How many stars are visible to the naked eye?

It is a question that probably everyone has asked himself at least once in his life and whose answer theoretically seems simple: just take the number of stars brighter than the sixth magnitude (the limit of visibility to the naked eye) and divide it by two (the number of hemispheres).

If you look at the catalogues, you'll find there are about 5,000 stars brighter than the sixth magnitude, so of a hemisphere, you could see half of them, 2,500.

In fact, the answer to this question is much more complex than that, since we have to take into account several other factors, including the place from which we are observing, air transparency and light pollution.

The numbers found above are in fact related to an observer who sees a horizon without obstacles (such as mountains in the distance).

The number of visible stars then varies slightly depending on the location from which we are observing. In the mountains, for instance, the transparency of the atmosphere will be greater and will enable us to see weaker stars than those seen from sea level. 

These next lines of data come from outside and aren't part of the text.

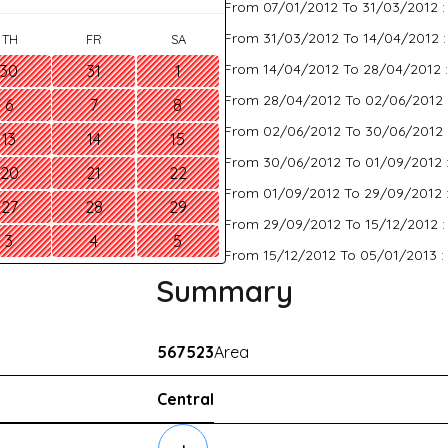
From 07/01/2012 To 31/03/2012 
From 31/03/2012 To 14/04/2012 
TH
FR
SA
From 14/04/2012 To 28/04/2012 
30
31
1
From 28/04/2012 To 02/06/2012 
6
7
8
From 02/06/2012 To 30/06/2012 
13
14
15
From 30/06/2012 To 01/09/2012 
20
21
22
From 01/09/2012 To 29/09/2012 
27
28
29
From 29/09/2012 To 15/12/2012 
3
4
5
From 15/12/2012 To 05/01/2013 :
Summary
567523
Area
Central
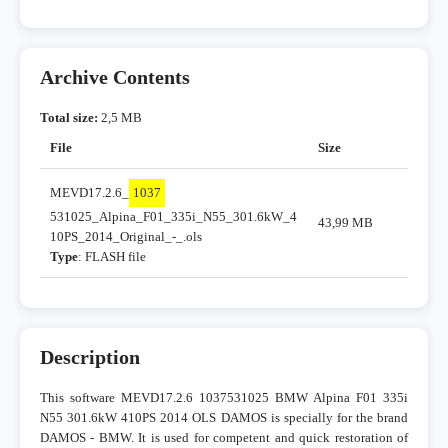
Archive Contents
Total size:
2,5 MB
File
Size
MEVD17.2.6_
1037
531025_Alpina_F01_335i_N55_301.6kW_4
43,99 MB
10PS_2014_Original_-_.ols
Type
: FLASH file
Description
This software MEVD17.2.6 1037531025 BMW Alpina F01 335i
N55 301.6kW 410PS 2014 OLS DAMOS is specially for the brand
DAMOS - BMW. It is used for competent and quick restoration of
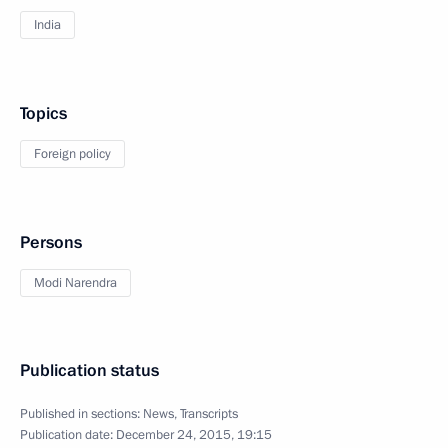
India
Topics
Foreign policy
Persons
Modi Narendra
Publication status
Published in sections:
News
,
Transcripts
Publication date:
December 24, 2015, 19:15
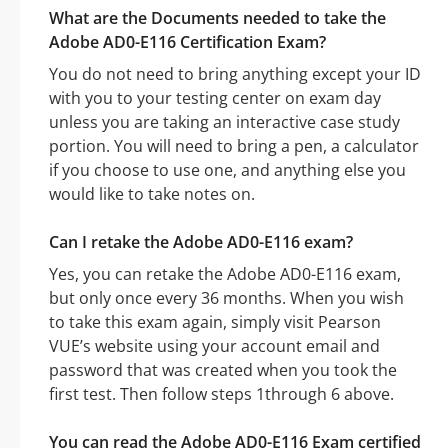
What are the Documents needed to take the
Adobe AD0-E116 Certification Exam?
You do not need to bring anything except your ID
with you to your testing center on exam day
unless you are taking an interactive case study
portion. You will need to bring a pen, a calculator
if you choose to use one, and anything else you
would like to take notes on.
Can I retake the Adobe AD0-E116 exam?
Yes, you can retake the Adobe AD0-E116 exam,
but only once every 36 months. When you wish
to take this exam again, simply visit Pearson
VUE’s website using your account email and
password that was created when you took the
first test. Then follow steps 1through 6 above.
You can read the Adobe AD0-E116 Exam certified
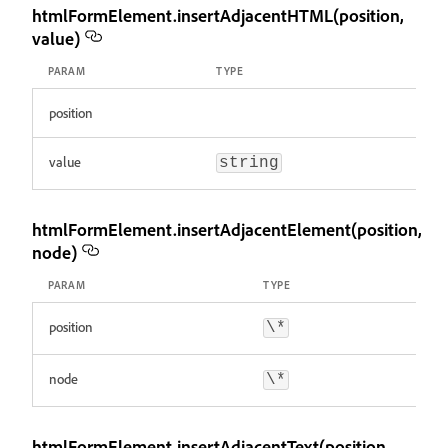
htmlFormElement.insertAdjacentHTML(position,
value)
PARAM
TYPE
position
value
string
htmlFormElement.insertAdjacentElement(position,
node)
PARAM
TYPE
position
\*
node
\*
htmlFormElement.insertAdjacentText(position,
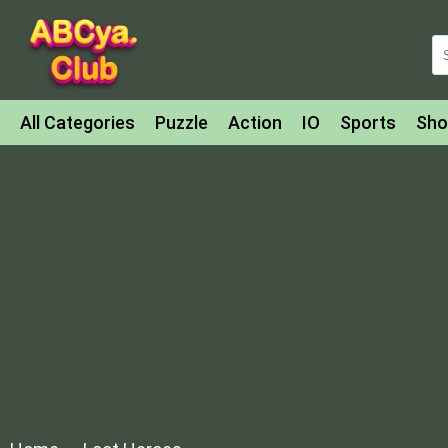
All Categories
Puzzle
Action
IO
Sports
Sho
Match-3
Agility
Cards
Shooter
Football
Bat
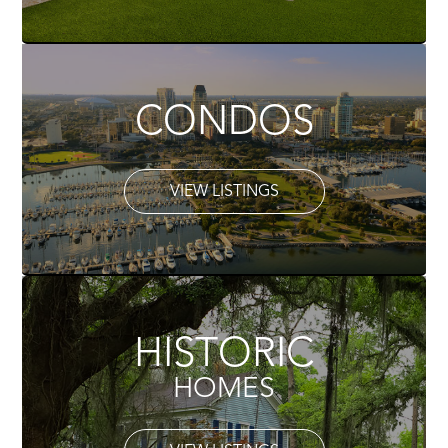
CONDOS
VIEW LISTINGS
HISTORIC
HOMES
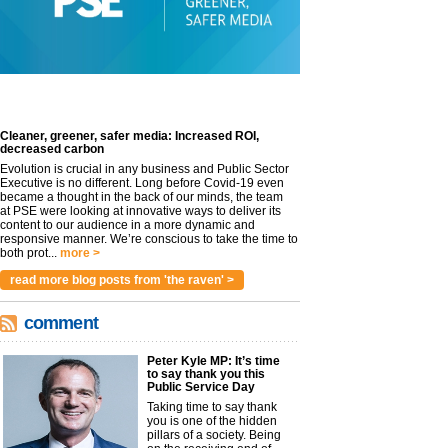
Cleaner, greener, safer media: Increased ROI,
decreased carbon
Evolution is crucial in any business and Public Sector
Executive is no different. Long before Covid-19 even
became a thought in the back of our minds, the team
at PSE were looking at innovative ways to deliver its
content to our audience in a more dynamic and
responsive manner. We’re conscious to take the time to
both prot...
more >
read more blog posts from 'the raven' >
comment
Peter Kyle MP: It’s time
to say thank you this
Public Service Day
Taking time to say thank
you is one of the hidden
pillars of a society. Being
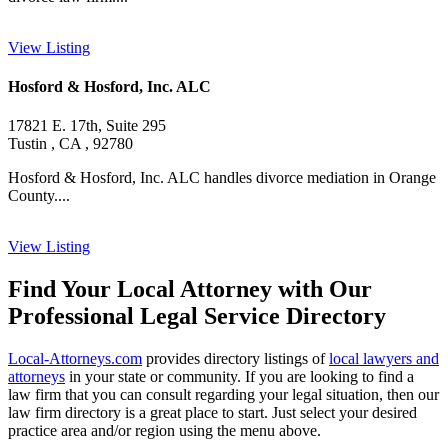
View Listing
Hosford & Hosford, Inc. ALC
17821 E. 17th, Suite 295
Tustin , CA , 92780
Hosford & Hosford, Inc. ALC handles divorce mediation in Orange
County....
View Listing
Find Your Local Attorney with Our
Professional Legal Service Directory
Local-Attorneys.com
provides directory listings of
local lawyers and
attorneys
in your state or community. If you are looking to find a
law firm that you can consult regarding your legal situation, then our
law firm directory is a great place to start. Just select your desired
practice area and/or region using the menu above.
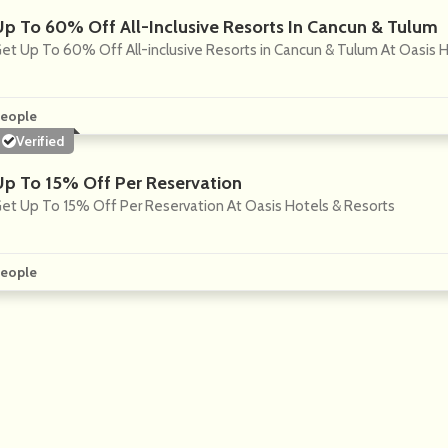
Up To 60% Off All-Inclusive Resorts In Cancun & Tulum
et Up To 60% Off All-inclusive Resorts in Cancun & Tulum At Oasis 
eople
Verified
Up To 15% Off Per Reservation
et Up To 15% Off Per Reservation At Oasis Hotels & Resorts
eople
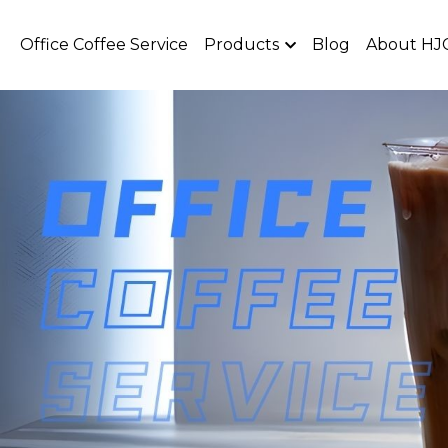
Office Coffee Service
Products
Blog
About HJ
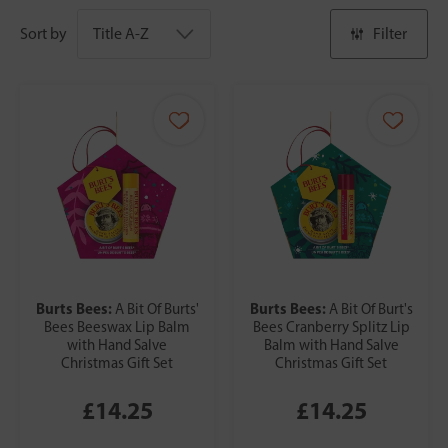
Sort by
Filter
Burts Bees:
Burts Bees:
A Bit Of Burts'
A Bit Of Burt's
Bees Beeswax Lip Balm
Bees Cranberry Splitz Lip
with Hand Salve
Balm with Hand Salve
Christmas Gift Set
Christmas Gift Set
£14.25
£14.25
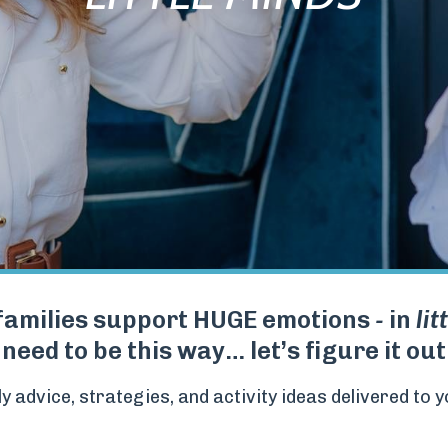
families support HUGE emotions
-
in
lit
 need to be this way… let’s figure it ou
y advice, strategies, and activity ideas delivered to y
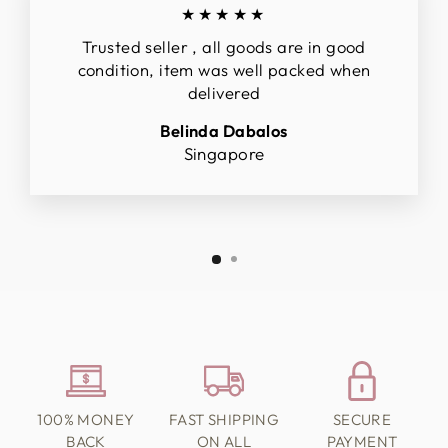
★★★★★
Trusted seller , all goods are in good
condition, item was well packed when
delivered
Belinda Dabalos
Singapore
100% MONEY
FAST SHIPPING
SECURE
BACK
ON ALL
PAYMENT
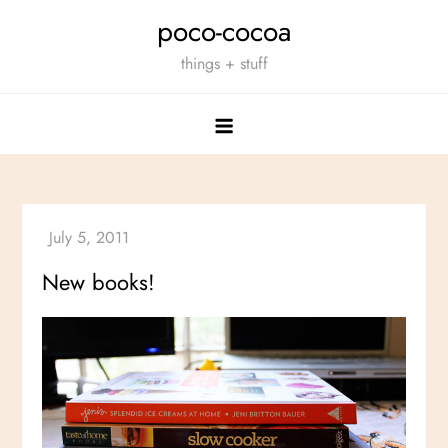
Skip
poco-cocoa
to
things + stuff
content
New books!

We must also consider the direction in which we are looking. At zenith you can see stars up to the sixth magnitude, while moving towards the horizon the limit magnitude changes. The light of the stars must in fact cross a higher atmospheric layer: for example, it is not possible to see beyond the fifth magnitude.

The final factor to consider is light pollution, which is the most limiting of any considered to date. Light pollution is highly variable from place to place, for example from the city center only the brightest stars are visible. 

Therefore, given all the considerations made so far it is almost impossible to give a precise number of stars visible to the naked eye without knowing the position of the observer. The number varies from the few stars visible from the city centre to the thousands of stars visible beneath a black sky in perfect condition.